OOS 44-5 - The roles of spatial heterogeneity, pulsed hydrology, omnivory, and movement behavior in the small fish functional group in a wetland ecosystem

Thursday, August 10, 2017: 2:50 PM
D136, Oregon Convention Center
Donald DeAngelis, University of Miami, Dept of Biology, United States Geological Survey, Coral Gables, FL

A key question of the oligotrophic Everglades freshwater marsh is how sufficient energy is transferred from the primary producers through the food web to support an abundant, diverse array of top consumers, such as wading birds. The functional group of small fishes is the pivotal link in this energy transfer because of their attributes and the seasonal pulsing of water across the low but complex relief of the Everglades. The fish spread rapidly across the landscape during the rising waters and grow in population size by feeding on a diverse diet from lower trophic levels. As water levels recede during the dry season, fish come trapped in shallow depressions and concentrated to densities that can be efficiently utilized by wading birds and other predators.

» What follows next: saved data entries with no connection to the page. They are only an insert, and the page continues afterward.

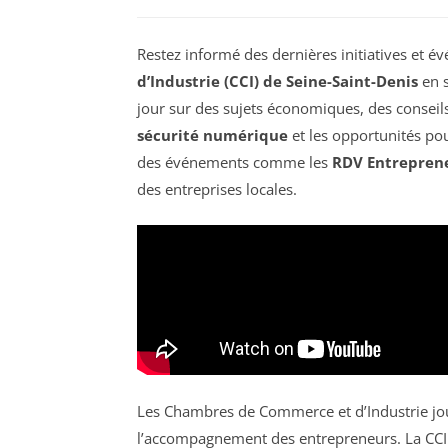
Restez informé des dernières initiatives et 
d’Industrie (CCI) de Seine-Saint-Denis
en s
jour sur des sujets économiques, des conseils
sécurité numérique
et les opportunités po
des événements comme les
RDV Entrepren
des entreprises locales.
Les Chambres de Commerce et d’Industrie joue
l’accompagnement des entrepreneurs. La CCI 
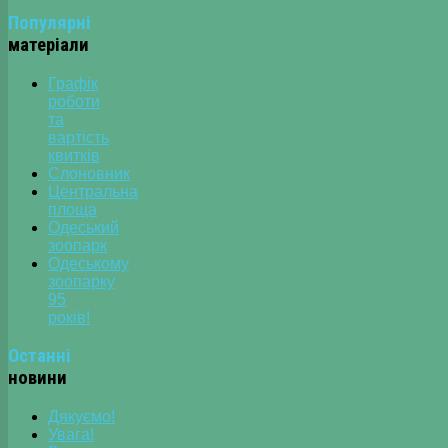
Популярні
матеріали
Графік
роботи
та
вартість
квитків
Слоновник
Центральна
площа
Одеський
зоопарк
Одеському
зоопарку
95
років!
Останні
новини
Дякуємо!
Увага!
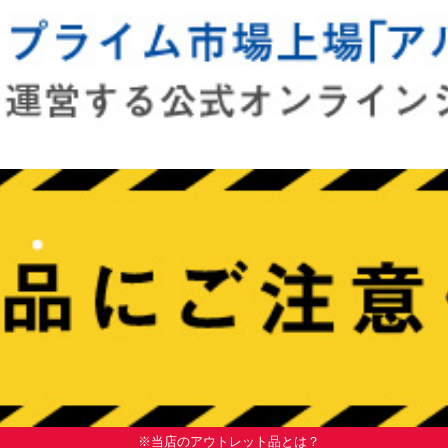
※当店のアウトレット品とは？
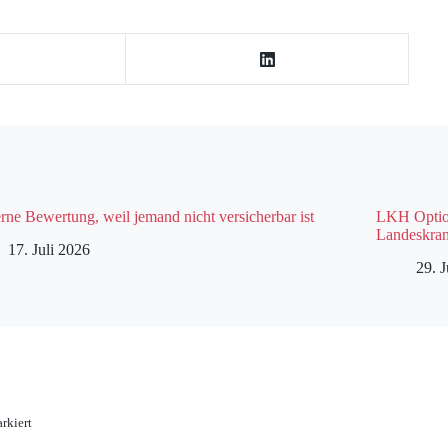
rne Bewertung, weil jemand nicht versicherbar ist
LKH Option
Landeskran
17. Juli 2026
29. 
rkiert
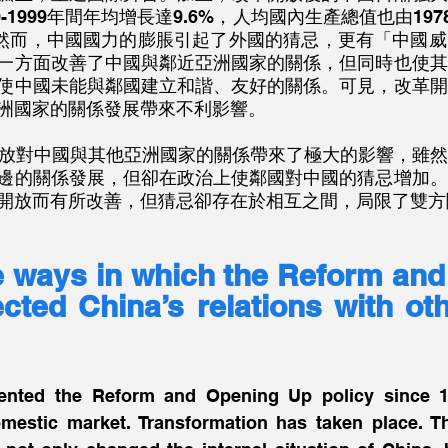
-1999年間年均增長達9.6%，人均國內生產總值也由197
9元。然而，中國國力的膨脹引起了外國的猜忌，更有「中國
一方面改善了中國與鄰近亞洲國家的關係，但同時也使其
使中國未能與鄰國建立和諧、友好的關係。可見，改革開
洲國家的關係發展帶來不利影響。
邊的關係發展，但卻在政治上使鄰國對中國的猜忌增加。
開放而有所改善，但猜忌卻存在於相互之間，局限了雙方
e ways in which the Reform and
cted China’s relations with oth
nted the Reform and Opening Up policy since 19
mestic market. Transformation has taken place. T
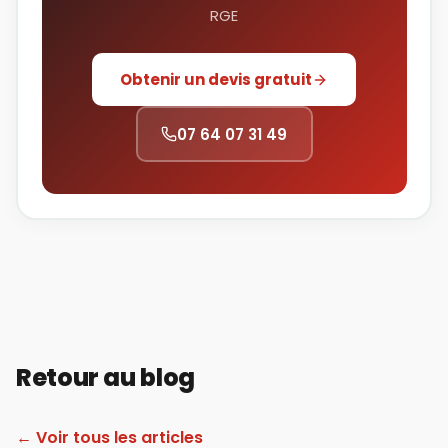
RGE
Obtenir un devis gratuit
07 64 07 31 49
Retour au blog
← Voir tous les articles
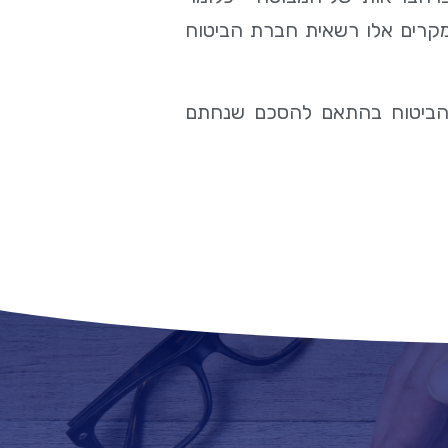
מקרים אלו רשאית חברת הביטוח
ת הביטוח בהתאם להסכם שנחתם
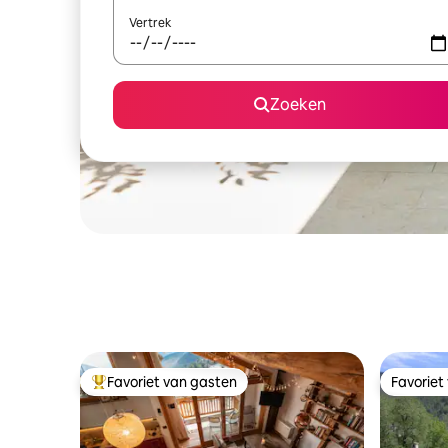
Vertrek
Zoeken
Favoriet van gasten
Favoriet
Topfavoriet van gasten
Favoriet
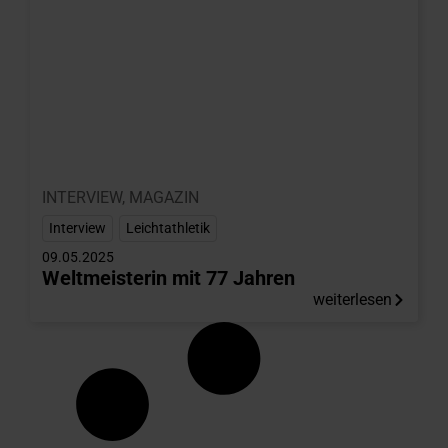
INTERVIEW
,
MAGAZIN
Interview
,
Leichtathletik
09.05.2025
Weltmeisterin mit 77 Jahren
weiterlesen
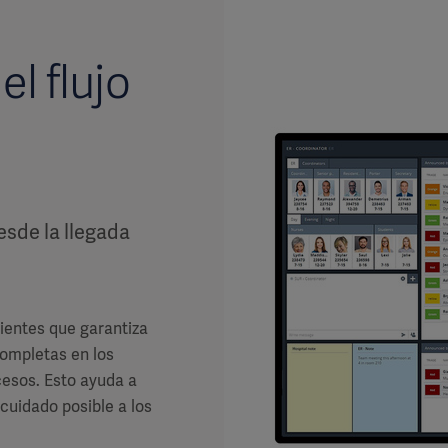
l flujo
esde la llegada
cientes que garantiza
ompletas en los
cesos. Esto ayuda a
 cuidado posible a los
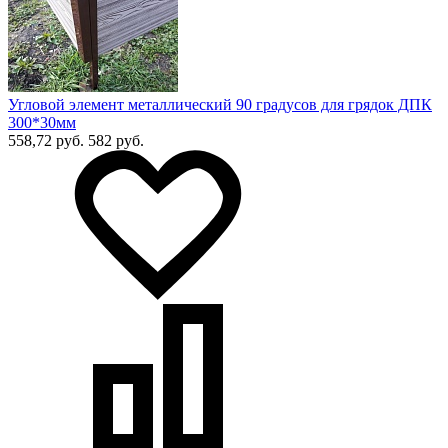
Угловой элемент металлический 90 градусов для грядок ДПК
300*30мм
558,72 руб.
582 руб.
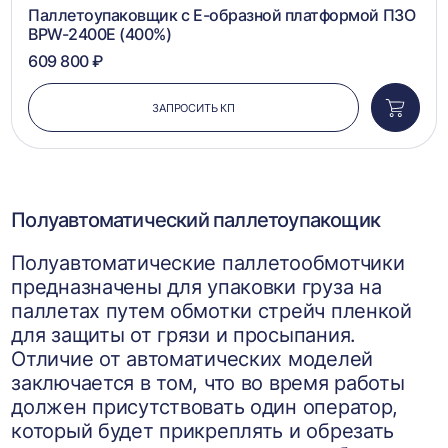
Паллетоупаковщик с Е-образной платформой ПЗО
BPW-2400E (400%)
609 800 ₽
ЗАПРОСИТЬ КП
Добави
в
корзин
Полуавтоматический паллетоупакощик
Полуавтоматические паллетообмотчики
предназначены для упаковки груза на
паллетах путем обмотки стрейч пленкой
для защиты от грязи и просыпания.
Отличие от автоматических моделей
заключается в том, что во время работы
должен присутствовать один оператор,
который будет прикреплять и обрезать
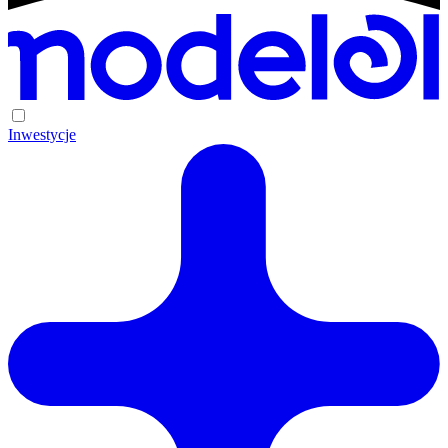
Inwestycje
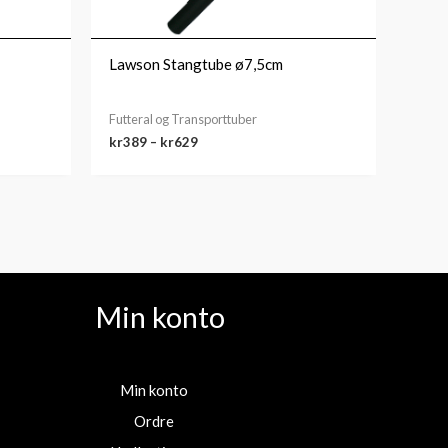
Lawson Stangtube ø7,5cm
Futteral og Transporttuber
kr
389
–
kr
629
Min konto
Min konto
Ordre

Here we used a spatially explicit model, GEFISH, to quantify this process and estimate the importance of the movement behavior and omnivory of the fish. We compare the results with independent data from an empirical study on a pond in the Everglades and show that the model accurately predicts both the observed concentration of fish and the changing population size of the wading birds feeding at the pond during the concentration phase of the fish. The model GEFISH is being used over broader areas of the Everglades to estimate hydrologic conditions that favor fish availability to wading birds.